What Do You Know? . . . Teddy Signs Someone

Wait, how can this be?  Did Ted Thompson actually sign a free agent?  Impossible.  He never finds anyone to fill a need.  Unless we were looking for an offensive linemen.  Maybe one who is versatile, athletic, and can play all three linemen positions.  We were?  I wonder if that is Duke Preston?

Never heard of him?

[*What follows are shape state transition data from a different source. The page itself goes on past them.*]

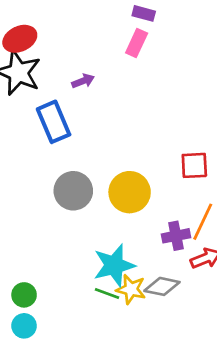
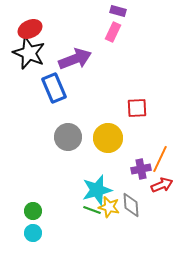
purple arrow: (83, 81) -> (75, 59), size x2.0
red square: (194, 165) -> (137, 108), moved
gray diamond: (162, 286) -> (131, 205), turned 75

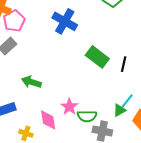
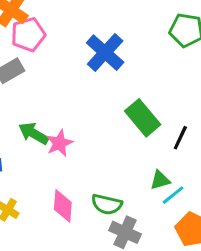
pink star: (69, 107) -> (59, 143), moved
green triangle: (119, 110) -> (160, 180), moved
pink diamond: (48, 120) -> (63, 206), moved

So what.  It doesn't matter.

And that is the point.

General Managers in the NFL have a tendency to overpay big name free agents in the first week.  A prominent example is the recent Albert Haynesworth signing by the Redskins, 100 million over seven years.  Is he a good player?  Of course.  Can he ever live up to that.  No.  Simply put, he will have to perform better than he did with the Titans to deserve that.  He could have an injury that limits his play or not play up to his contract, preferring to enjoy his newfound paycheck.  There are no guarantees, even with recognizable names (who can sometimes be a product of the system).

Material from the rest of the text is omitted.